I advocate writing every day. It’s important. But I also think not writing every once in a while is a good thing too, and here’s why.
If I’m always “on”, there’s a good chance that I’ll burn out. That serves no useful purpose for me. And I’m not suggesting stopping when I’m in the middle of writing a first draft. Being connected daily to my current story is important. If I stray too far out of that story’s world, it can be difficult to get back into it.
I’m talking about taking time out for myself and my family. It’s all too easy to get caught up in all the other minutiae, apart from writing, that comes with self-publishing: the blog posts, the social media presence, graphic design, typesetting, self-promotion, producing collateral, bookkeeping… the list goes on.
Today, my wife came into my office and let me know that my son needed my help. I was completely unaware of what was transpiring elsewhere in the house, as I sat at my desk trying to come up with something to write for today’s blog. I had nothing. I was feeling exhausted and was coming down with a bad cold. The windstorm outside was cutting power to my computer so regularly that productive work was impossible. The world was giving me a sign, and it said “stop.” So I shut things down for a few hours and it was exactly what I needed. Nature, and family, provides.
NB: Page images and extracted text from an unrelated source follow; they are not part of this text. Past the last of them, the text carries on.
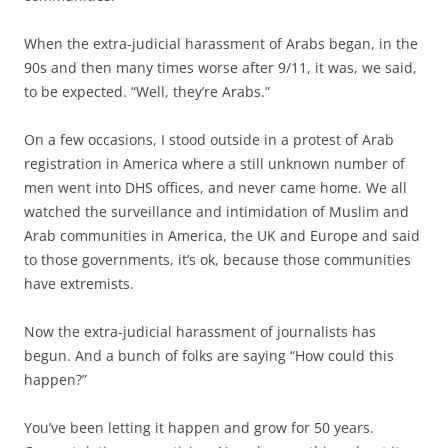
When the extra-judicial harassment of Arabs began, in the
90s and then many times worse after 9/11, it was, we said,
to be expected. “Well, they’re Arabs.”
On a few occasions, I stood outside in a protest of Arab
registration in America where a still unknown number of
men went into DHS offices, and never came home. We all
watched the surveillance and intimidation of Muslim and
Arab communities in America, the UK and Europe and said
to those governments, it’s ok, because those communities
have extremists.
Now the extra-judicial harassment of journalists has
begun. And a bunch of folks are saying “How could this
happen?”
You’ve been letting it happen and grow for 50 years.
I’ve been “on” for quite some time now. It feels like I’m working two jobs. But the break today allowed me to help my son sort through some tough homework and I made dinner. It was the process of stepping away from things that inspired this post.
“All work and no play makes Jack a dull boy.” No truer words spoken, even if that person was a fictional character (from The Shining [affiliate link] by Stephen King).